Directions: The output should consist solely of the lines running from the one that contains "パチスロ一覧 (396, 84)" through the end of the records below, copied exactly.

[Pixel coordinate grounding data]
※

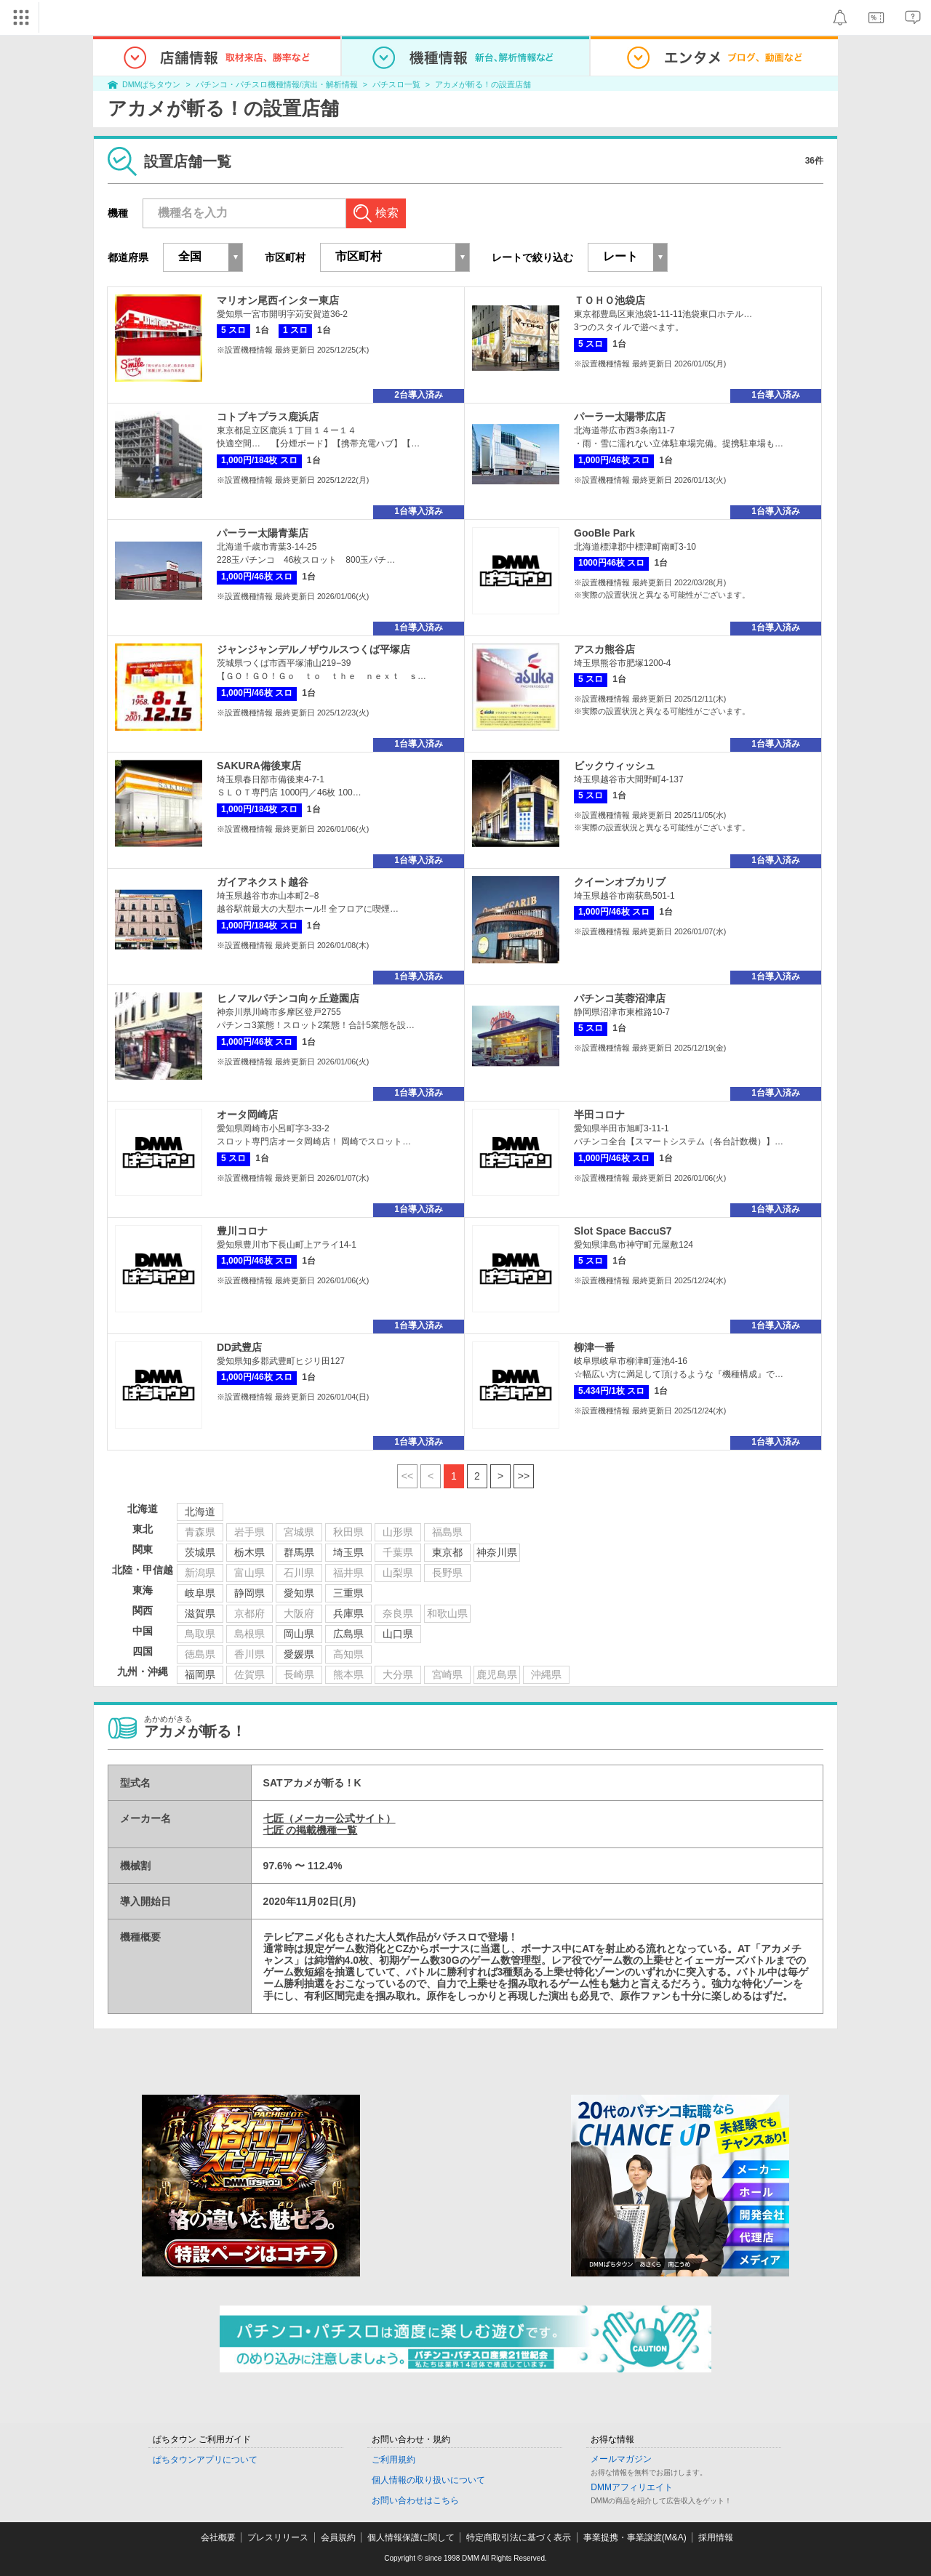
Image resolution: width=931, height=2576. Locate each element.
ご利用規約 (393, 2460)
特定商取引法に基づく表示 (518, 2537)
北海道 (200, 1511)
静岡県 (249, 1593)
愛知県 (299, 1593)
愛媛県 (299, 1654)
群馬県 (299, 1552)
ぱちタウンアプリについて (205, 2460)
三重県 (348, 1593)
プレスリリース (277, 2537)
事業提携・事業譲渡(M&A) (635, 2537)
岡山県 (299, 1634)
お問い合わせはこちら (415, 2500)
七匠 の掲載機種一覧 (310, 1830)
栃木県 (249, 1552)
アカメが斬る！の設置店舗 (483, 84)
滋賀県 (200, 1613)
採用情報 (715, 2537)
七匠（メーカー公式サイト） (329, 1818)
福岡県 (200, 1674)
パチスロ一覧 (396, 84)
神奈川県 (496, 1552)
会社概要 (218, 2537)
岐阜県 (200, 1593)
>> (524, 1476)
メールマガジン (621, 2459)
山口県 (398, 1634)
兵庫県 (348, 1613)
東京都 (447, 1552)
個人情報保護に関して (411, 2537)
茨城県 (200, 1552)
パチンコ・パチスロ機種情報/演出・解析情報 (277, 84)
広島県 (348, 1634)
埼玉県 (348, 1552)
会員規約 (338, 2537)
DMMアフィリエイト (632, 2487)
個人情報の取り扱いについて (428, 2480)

※

Response:
パチスロ一覧 (396, 84)
神奈川県 (496, 1552)
会社概要 (218, 2537)
岐阜県 (200, 1593)
>> (524, 1476)
メールマガジン (621, 2459)
山口県 (398, 1634)
兵庫県 (348, 1613)
東京都 (447, 1552)
個人情報保護に関して (411, 2537)
茨城県 (200, 1552)
パチンコ・パチスロ機種情報/演出・解析情報 (277, 84)
広島県 (348, 1634)
埼玉県 (348, 1552)
会員規約 (338, 2537)
DMMアフィリエイト (632, 2487)
個人情報の取り扱いについて (428, 2480)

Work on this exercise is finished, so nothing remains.